To further validate the effectiveness and stability of the cross-homeostatic rule, we again used analytic methods to determine the eigenvalues of the four-dimensional dynamic system describing the family of four cross-homeostatic rules. As above, stability is determined by the sign of the real part of the eigenvalues of the system. It can be shown (SI Appendix, Section 1.3) that these learning rules are stable for any set of parameter values, provided that the stability conditions of the neural subsystem are satisfied (Fig. 4H). Importantly, these results demonstrate that cross-homeostatic rules work in both paradoxical and nonparadoxical conditions. Furthermore, the stability of the rules is independent of the absence or presence of external input (SI Appendix, Section 2.5). Therefore, it is possible to formally establish that cross-homeostatic learning rules are inherently stable and can robustly account for the emergence and maintenance of self-sustained, inhibition-stabilized dynamics in the two-population model.
Cross-Homeostatic Rules Drive Average Activity to Setpoints in a Multiunit Model.
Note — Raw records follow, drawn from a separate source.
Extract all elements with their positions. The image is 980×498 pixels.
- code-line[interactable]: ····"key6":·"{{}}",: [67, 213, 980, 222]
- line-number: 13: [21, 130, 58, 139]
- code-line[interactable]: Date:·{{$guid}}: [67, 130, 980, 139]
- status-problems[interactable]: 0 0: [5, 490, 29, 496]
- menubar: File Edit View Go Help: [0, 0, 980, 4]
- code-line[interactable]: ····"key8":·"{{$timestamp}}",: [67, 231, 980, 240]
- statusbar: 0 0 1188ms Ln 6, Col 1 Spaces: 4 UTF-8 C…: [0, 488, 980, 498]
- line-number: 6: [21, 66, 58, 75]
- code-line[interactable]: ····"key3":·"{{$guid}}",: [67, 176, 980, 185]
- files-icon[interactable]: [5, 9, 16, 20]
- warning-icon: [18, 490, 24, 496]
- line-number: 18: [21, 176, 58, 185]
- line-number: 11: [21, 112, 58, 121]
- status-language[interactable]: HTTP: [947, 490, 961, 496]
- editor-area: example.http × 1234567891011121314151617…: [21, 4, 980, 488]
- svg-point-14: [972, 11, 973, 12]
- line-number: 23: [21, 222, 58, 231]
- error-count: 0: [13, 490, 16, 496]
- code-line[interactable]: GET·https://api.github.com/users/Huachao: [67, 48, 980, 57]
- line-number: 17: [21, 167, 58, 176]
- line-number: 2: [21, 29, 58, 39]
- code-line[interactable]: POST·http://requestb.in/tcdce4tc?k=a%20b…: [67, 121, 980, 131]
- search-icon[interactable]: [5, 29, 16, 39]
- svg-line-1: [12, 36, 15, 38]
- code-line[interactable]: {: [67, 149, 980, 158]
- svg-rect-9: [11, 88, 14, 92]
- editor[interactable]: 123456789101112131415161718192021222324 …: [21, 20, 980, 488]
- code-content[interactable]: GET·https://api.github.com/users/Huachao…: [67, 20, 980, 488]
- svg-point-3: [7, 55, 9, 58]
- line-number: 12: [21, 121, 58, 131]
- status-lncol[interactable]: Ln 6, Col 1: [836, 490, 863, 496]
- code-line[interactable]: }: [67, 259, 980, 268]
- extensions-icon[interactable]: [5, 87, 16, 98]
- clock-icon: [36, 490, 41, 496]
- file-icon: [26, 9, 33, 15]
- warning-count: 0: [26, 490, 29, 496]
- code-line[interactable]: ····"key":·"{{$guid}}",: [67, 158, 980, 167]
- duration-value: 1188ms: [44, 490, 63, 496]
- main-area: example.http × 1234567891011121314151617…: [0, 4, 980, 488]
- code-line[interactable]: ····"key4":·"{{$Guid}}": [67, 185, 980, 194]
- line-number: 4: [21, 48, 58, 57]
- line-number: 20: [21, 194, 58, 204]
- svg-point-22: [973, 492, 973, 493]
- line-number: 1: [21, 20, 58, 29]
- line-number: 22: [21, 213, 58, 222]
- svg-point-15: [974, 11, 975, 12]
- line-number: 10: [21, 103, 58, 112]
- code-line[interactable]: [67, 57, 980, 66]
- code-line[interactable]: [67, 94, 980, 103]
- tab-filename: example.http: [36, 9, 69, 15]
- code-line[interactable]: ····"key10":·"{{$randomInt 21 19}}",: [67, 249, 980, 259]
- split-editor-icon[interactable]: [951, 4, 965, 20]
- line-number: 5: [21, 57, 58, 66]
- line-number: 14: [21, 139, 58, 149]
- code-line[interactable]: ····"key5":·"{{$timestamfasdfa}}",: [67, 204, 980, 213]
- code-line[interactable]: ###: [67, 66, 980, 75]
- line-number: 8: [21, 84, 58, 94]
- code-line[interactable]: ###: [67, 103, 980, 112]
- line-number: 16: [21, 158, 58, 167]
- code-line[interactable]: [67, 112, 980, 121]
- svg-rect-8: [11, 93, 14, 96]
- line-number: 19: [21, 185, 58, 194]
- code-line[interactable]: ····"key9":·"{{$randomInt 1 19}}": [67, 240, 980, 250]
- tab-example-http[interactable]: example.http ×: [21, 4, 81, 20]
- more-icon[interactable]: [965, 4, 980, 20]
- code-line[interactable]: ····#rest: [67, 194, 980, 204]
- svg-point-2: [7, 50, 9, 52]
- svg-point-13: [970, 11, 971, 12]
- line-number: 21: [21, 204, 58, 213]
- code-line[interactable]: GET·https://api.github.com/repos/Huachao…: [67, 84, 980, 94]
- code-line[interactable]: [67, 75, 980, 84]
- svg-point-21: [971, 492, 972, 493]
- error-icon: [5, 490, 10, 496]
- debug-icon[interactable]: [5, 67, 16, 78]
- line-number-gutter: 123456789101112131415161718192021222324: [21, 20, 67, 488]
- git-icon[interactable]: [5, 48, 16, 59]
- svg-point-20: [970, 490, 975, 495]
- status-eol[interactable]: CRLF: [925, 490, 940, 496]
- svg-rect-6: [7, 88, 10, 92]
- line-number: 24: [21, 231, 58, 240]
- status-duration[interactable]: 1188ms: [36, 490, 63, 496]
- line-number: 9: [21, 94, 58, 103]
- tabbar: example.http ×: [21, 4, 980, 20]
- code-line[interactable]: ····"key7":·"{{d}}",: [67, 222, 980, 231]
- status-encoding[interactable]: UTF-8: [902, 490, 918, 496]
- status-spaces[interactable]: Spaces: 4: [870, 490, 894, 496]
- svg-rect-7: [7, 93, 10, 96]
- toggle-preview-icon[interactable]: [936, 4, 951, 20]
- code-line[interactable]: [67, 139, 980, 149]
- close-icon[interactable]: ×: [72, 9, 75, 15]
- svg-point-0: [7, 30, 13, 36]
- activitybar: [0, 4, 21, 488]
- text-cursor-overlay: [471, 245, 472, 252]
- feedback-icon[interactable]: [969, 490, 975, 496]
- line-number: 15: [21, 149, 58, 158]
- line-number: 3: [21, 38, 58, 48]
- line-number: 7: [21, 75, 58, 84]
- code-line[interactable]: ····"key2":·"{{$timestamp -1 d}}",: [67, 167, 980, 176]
The previous results demonstrate the robustness of the cross-homeostatic family of rules in driving a two-subpopulation rate model to a stable self-sustained, inhibition-stabilized regime. We next examined whether these rules are also effective for a multiunit model in which there are many excitatory and inhibitory units. The firing-rate model was composed of 80 excitatory and 20 inhibitory recurrently connected neurons (Fig. 5A). In this case, individual neurons adjust their weights to minimize the average error of their presynaptic partners (SI Appendix, Supplementary Methods). Starting with normally distributed weights, the network reaches stable self-sustained dynamics (Fig. 5 B and C). However, individual units converge to different final rate values, satisfying the defined setpoints only as an average (green and red thick lines of Fig. 5B). This is a result of the nature of the cross-homeostatic rules: Neurons adjust their weights to minimize the error of the mean activity of its presynaptic partners. For this reason, although the network is globally balanced, single units do not converge to the same balanced E–I line attractor (Fig. 5 D and E). After cross-homeostatic plasticity, some differential structure is visible among the various weight classes (Fig. 5F). Simulations across 400 different initialization conditions demonstrate that the rules lead the average excitatory and inhibitory population activity to Eset and Iset, respectively (Fig. 5 G and H). The cross-homeostatic rules are thus capable of driving a multiunit model to a stable self-sustained regime, but they do not guide individual units to local setpoints. Similar results are obtained when the network weights are initialized with log-normal distributions (SI Appendix, Fig. S5).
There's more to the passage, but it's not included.